■ **Data to use**
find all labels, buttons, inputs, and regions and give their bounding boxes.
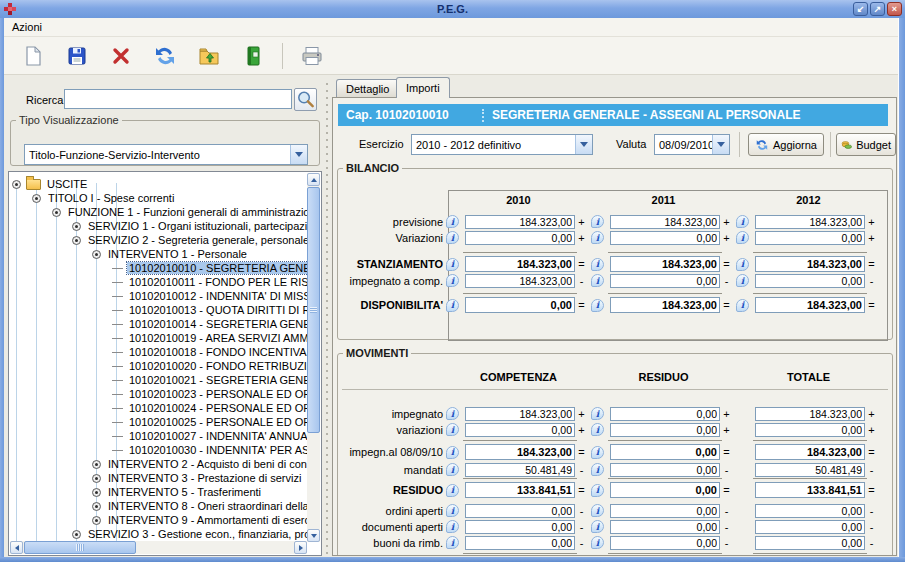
info-icon[interactable]: i	[591, 504, 604, 517]
tree-item[interactable]: 10102010030 - INDENNITA' PER ASSI	[10, 443, 307, 457]
tree-expander-icon[interactable]	[52, 208, 61, 217]
chevron-down-icon[interactable]	[290, 145, 307, 164]
tab-importi[interactable]: Importi	[396, 77, 450, 98]
tree-expander-icon[interactable]	[92, 474, 101, 483]
tree-item[interactable]: 10102010024 - PERSONALE ED ORGA	[10, 401, 307, 415]
info-icon[interactable]: i	[446, 407, 459, 420]
search-icon[interactable]	[294, 88, 317, 111]
aggiorna-button[interactable]: Aggiorna	[748, 133, 824, 156]
info-icon[interactable]: i	[736, 215, 749, 228]
value-input[interactable]	[755, 423, 865, 437]
info-icon[interactable]: i	[736, 231, 749, 244]
tree-item[interactable]: 10102010021 - SEGRETERIA GENERA	[10, 373, 307, 387]
tree-item[interactable]: SERVIZIO 2 - Segreteria generale, person…	[10, 233, 307, 247]
view-type-select[interactable]: Titolo-Funzione-Servizio-Intervento	[24, 144, 308, 165]
tree-item[interactable]: INTERVENTO 5 - Trasferimenti	[10, 485, 307, 499]
info-icon[interactable]: i	[446, 215, 459, 228]
tree-expander-icon[interactable]	[72, 222, 81, 231]
tab-dettaglio[interactable]: Dettaglio	[336, 79, 399, 98]
tree-item[interactable]: INTERVENTO 1 - Personale	[10, 247, 307, 261]
value-input[interactable]	[465, 256, 575, 272]
value-input[interactable]	[610, 297, 720, 313]
scroll-down-icon[interactable]	[307, 529, 320, 542]
info-icon[interactable]: i	[591, 299, 604, 312]
scroll-up-icon[interactable]	[307, 173, 320, 186]
value-input[interactable]	[610, 463, 720, 477]
info-icon[interactable]: i	[591, 274, 604, 287]
info-icon[interactable]: i	[591, 231, 604, 244]
info-icon[interactable]: i	[446, 423, 459, 436]
tree-item[interactable]: INTERVENTO 3 - Prestazione di servizi	[10, 471, 307, 485]
export-folder-button[interactable]	[194, 41, 224, 71]
info-icon[interactable]: i	[446, 231, 459, 244]
value-input[interactable]	[755, 407, 865, 421]
value-input[interactable]	[610, 407, 720, 421]
info-icon[interactable]: i	[446, 520, 459, 533]
tree-item[interactable]: INTERVENTO 8 - Oneri straordinari della …	[10, 499, 307, 513]
value-input[interactable]	[610, 504, 720, 518]
info-icon[interactable]: i	[591, 446, 604, 459]
tree-item[interactable]: TITOLO I - Spese correnti	[10, 191, 307, 205]
value-input[interactable]	[755, 256, 865, 272]
search-input[interactable]	[64, 89, 292, 109]
value-input[interactable]	[755, 482, 865, 498]
esercizio-select[interactable]: 2010 - 2012 definitivo	[411, 134, 593, 155]
tree-item[interactable]: SERVIZIO 1 - Organi istituzionali, parte…	[10, 219, 307, 233]
tree-item[interactable]: 10102010010 - SEGRETERIA GENERA	[10, 261, 307, 275]
tree-item[interactable]: 10102010027 - INDENNITA' ANNUA A	[10, 429, 307, 443]
tree-expander-icon[interactable]	[92, 516, 101, 525]
value-input[interactable]	[610, 536, 720, 550]
budget-button[interactable]: Budget	[836, 133, 896, 156]
info-icon[interactable]: i	[446, 536, 459, 549]
restore-icon[interactable]: ↙	[853, 2, 868, 16]
tree-item[interactable]: 10102010012 - INDENNITA' DI MISS	[10, 289, 307, 303]
tree-item[interactable]: 10102010025 - PERSONALE ED ORGA	[10, 415, 307, 429]
tree-item[interactable]: INTERVENTO 9 - Ammortamenti di eserciz	[10, 513, 307, 527]
value-input[interactable]	[755, 444, 865, 460]
tree-vertical-scrollbar[interactable]	[307, 173, 320, 542]
scroll-right-icon[interactable]	[294, 541, 307, 554]
info-icon[interactable]: i	[591, 215, 604, 228]
info-icon[interactable]: i	[591, 423, 604, 436]
info-icon[interactable]: i	[591, 258, 604, 271]
tree-expander-icon[interactable]	[92, 250, 101, 259]
tree-item[interactable]: 10102010018 - FONDO INCENTIVANT	[10, 345, 307, 359]
value-input[interactable]	[755, 297, 865, 313]
tree-expander-icon[interactable]	[32, 194, 41, 203]
value-input[interactable]	[610, 256, 720, 272]
tree-expander-icon[interactable]	[12, 180, 21, 189]
chevron-down-icon[interactable]	[712, 135, 729, 154]
tree-expander-icon[interactable]	[92, 502, 101, 511]
save-button[interactable]	[62, 41, 92, 71]
value-input[interactable]	[465, 444, 575, 460]
value-input[interactable]	[755, 504, 865, 518]
info-icon[interactable]: i	[591, 407, 604, 420]
print-button[interactable]	[297, 41, 327, 71]
tree-expander-icon[interactable]	[92, 460, 101, 469]
tree-item[interactable]: 10102010020 - FONDO RETRIBUZION	[10, 359, 307, 373]
value-input[interactable]	[610, 274, 720, 288]
tree-item[interactable]: USCITE	[10, 177, 307, 191]
info-icon[interactable]: i	[736, 299, 749, 312]
delete-button[interactable]	[106, 41, 136, 71]
value-input[interactable]	[610, 231, 720, 245]
value-input[interactable]	[755, 274, 865, 288]
info-icon[interactable]: i	[591, 463, 604, 476]
value-input[interactable]	[755, 463, 865, 477]
value-input[interactable]	[465, 274, 575, 288]
tree-horizontal-scrollbar[interactable]	[10, 541, 307, 554]
tree-item[interactable]: SERVIZIO 3 - Gestione econ., finanziaria…	[10, 527, 307, 541]
tree-item[interactable]: 10102010019 - AREA SERVIZI AMMIN	[10, 331, 307, 345]
new-button[interactable]	[18, 41, 48, 71]
scroll-left-icon[interactable]	[10, 541, 23, 554]
value-input[interactable]	[465, 297, 575, 313]
maximize-icon[interactable]: ↗	[870, 2, 885, 16]
menu-azioni[interactable]: Azioni	[4, 21, 50, 33]
info-icon[interactable]: i	[591, 536, 604, 549]
tree-item[interactable]: INTERVENTO 2 - Acquisto di beni di consu	[10, 457, 307, 471]
refresh-button[interactable]	[150, 41, 180, 71]
value-input[interactable]	[755, 215, 865, 229]
value-input[interactable]	[610, 423, 720, 437]
tree-item[interactable]: 10102010023 - PERSONALE ED ORGA	[10, 387, 307, 401]
info-icon[interactable]: i	[591, 520, 604, 533]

■ **Exercise requirements**
Down to the last line, reproduce the material above exactly; skip its images.

■ **Solution**
find all labels, buttons, inputs, and regions and give their bounding boxes.
info-icon[interactable]: i	[591, 504, 604, 517]
tree-item[interactable]: 10102010030 - INDENNITA' PER ASSI	[10, 443, 307, 457]
tree-expander-icon[interactable]	[52, 208, 61, 217]
chevron-down-icon[interactable]	[290, 145, 307, 164]
tab-importi[interactable]: Importi	[396, 77, 450, 98]
tree-expander-icon[interactable]	[92, 474, 101, 483]
tree-item[interactable]: 10102010024 - PERSONALE ED ORGA	[10, 401, 307, 415]
info-icon[interactable]: i	[446, 407, 459, 420]
search-icon[interactable]	[294, 88, 317, 111]
aggiorna-button[interactable]: Aggiorna	[748, 133, 824, 156]
info-icon[interactable]: i	[736, 215, 749, 228]
value-input[interactable]	[755, 423, 865, 437]
info-icon[interactable]: i	[736, 231, 749, 244]
tree-item[interactable]: 10102010021 - SEGRETERIA GENERA	[10, 373, 307, 387]
tree-item[interactable]: SERVIZIO 2 - Segreteria generale, person…	[10, 233, 307, 247]
view-type-select[interactable]: Titolo-Funzione-Servizio-Intervento	[24, 144, 308, 165]
tree-item[interactable]: INTERVENTO 5 - Trasferimenti	[10, 485, 307, 499]
info-icon[interactable]: i	[446, 215, 459, 228]
tree-expander-icon[interactable]	[72, 222, 81, 231]
tab-dettaglio[interactable]: Dettaglio	[336, 79, 399, 98]
tree-item[interactable]: INTERVENTO 1 - Personale	[10, 247, 307, 261]
value-input[interactable]	[465, 256, 575, 272]
value-input[interactable]	[610, 297, 720, 313]
scroll-down-icon[interactable]	[307, 529, 320, 542]
info-icon[interactable]: i	[591, 299, 604, 312]
scroll-up-icon[interactable]	[307, 173, 320, 186]
value-input[interactable]	[610, 463, 720, 477]
info-icon[interactable]: i	[591, 274, 604, 287]
info-icon[interactable]: i	[591, 231, 604, 244]
info-icon[interactable]: i	[446, 423, 459, 436]
tree-item[interactable]: INTERVENTO 3 - Prestazione di servizi	[10, 471, 307, 485]
export-folder-button[interactable]	[194, 41, 224, 71]
info-icon[interactable]: i	[446, 231, 459, 244]
value-input[interactable]	[755, 407, 865, 421]
value-input[interactable]	[610, 407, 720, 421]
info-icon[interactable]: i	[446, 520, 459, 533]
tree-item[interactable]: INTERVENTO 8 - Oneri straordinari della …	[10, 499, 307, 513]
value-input[interactable]	[610, 504, 720, 518]
info-icon[interactable]: i	[591, 446, 604, 459]
tree-item[interactable]: TITOLO I - Spese correnti	[10, 191, 307, 205]
value-input[interactable]	[755, 256, 865, 272]
search-input[interactable]	[64, 89, 292, 109]
value-input[interactable]	[755, 482, 865, 498]
esercizio-select[interactable]: 2010 - 2012 definitivo	[411, 134, 593, 155]
tree-item[interactable]: SERVIZIO 1 - Organi istituzionali, parte…	[10, 219, 307, 233]
tree-item[interactable]: 10102010010 - SEGRETERIA GENERA	[10, 261, 307, 275]
tree-item[interactable]: 10102010027 - INDENNITA' ANNUA A	[10, 429, 307, 443]
tree-expander-icon[interactable]	[92, 516, 101, 525]
value-input[interactable]	[610, 536, 720, 550]
budget-button[interactable]: Budget	[836, 133, 896, 156]
info-icon[interactable]: i	[446, 536, 459, 549]
restore-icon[interactable]: ↙	[853, 2, 868, 16]
tree-item[interactable]: 10102010012 - INDENNITA' DI MISS	[10, 289, 307, 303]
tree-item[interactable]: 10102010025 - PERSONALE ED ORGA	[10, 415, 307, 429]
tree-item[interactable]: INTERVENTO 9 - Ammortamenti di eserciz	[10, 513, 307, 527]
value-input[interactable]	[755, 444, 865, 460]
tree-vertical-scrollbar[interactable]	[307, 173, 320, 542]
scroll-right-icon[interactable]	[294, 541, 307, 554]
info-icon[interactable]: i	[591, 215, 604, 228]
info-icon[interactable]: i	[591, 423, 604, 436]
info-icon[interactable]: i	[591, 258, 604, 271]
tree-expander-icon[interactable]	[92, 250, 101, 259]
tree-item[interactable]: 10102010018 - FONDO INCENTIVANT	[10, 345, 307, 359]
value-input[interactable]	[755, 297, 865, 313]
tree-expander-icon[interactable]	[32, 194, 41, 203]
value-input[interactable]	[610, 256, 720, 272]
tree-expander-icon[interactable]	[12, 180, 21, 189]
chevron-down-icon[interactable]	[712, 135, 729, 154]
tree-expander-icon[interactable]	[92, 502, 101, 511]
save-button[interactable]	[62, 41, 92, 71]
value-input[interactable]	[465, 444, 575, 460]
value-input[interactable]	[755, 504, 865, 518]
info-icon[interactable]: i	[591, 407, 604, 420]
print-button[interactable]	[297, 41, 327, 71]
tree-expander-icon[interactable]	[92, 460, 101, 469]
tree-item[interactable]: 10102010020 - FONDO RETRIBUZION	[10, 359, 307, 373]
value-input[interactable]	[610, 274, 720, 288]
tree-item[interactable]: USCITE	[10, 177, 307, 191]
info-icon[interactable]: i	[736, 299, 749, 312]
delete-button[interactable]	[106, 41, 136, 71]
value-input[interactable]	[610, 231, 720, 245]
value-input[interactable]	[755, 274, 865, 288]
info-icon[interactable]: i	[591, 463, 604, 476]
value-input[interactable]	[755, 463, 865, 477]
value-input[interactable]	[465, 274, 575, 288]
tree-horizontal-scrollbar[interactable]	[10, 541, 307, 554]
tree-item[interactable]: SERVIZIO 3 - Gestione econ., finanziaria…	[10, 527, 307, 541]
tree-item[interactable]: 10102010019 - AREA SERVIZI AMMIN	[10, 331, 307, 345]
new-button[interactable]	[18, 41, 48, 71]
scroll-left-icon[interactable]	[10, 541, 23, 554]
value-input[interactable]	[465, 297, 575, 313]
maximize-icon[interactable]: ↗	[870, 2, 885, 16]
menu-azioni[interactable]: Azioni	[4, 21, 50, 33]
info-icon[interactable]: i	[591, 536, 604, 549]
tree-item[interactable]: INTERVENTO 2 - Acquisto di beni di consu	[10, 457, 307, 471]
refresh-button[interactable]	[150, 41, 180, 71]
value-input[interactable]	[755, 215, 865, 229]
value-input[interactable]	[610, 423, 720, 437]
tree-item[interactable]: 10102010023 - PERSONALE ED ORGA	[10, 387, 307, 401]
info-icon[interactable]: i	[591, 520, 604, 533]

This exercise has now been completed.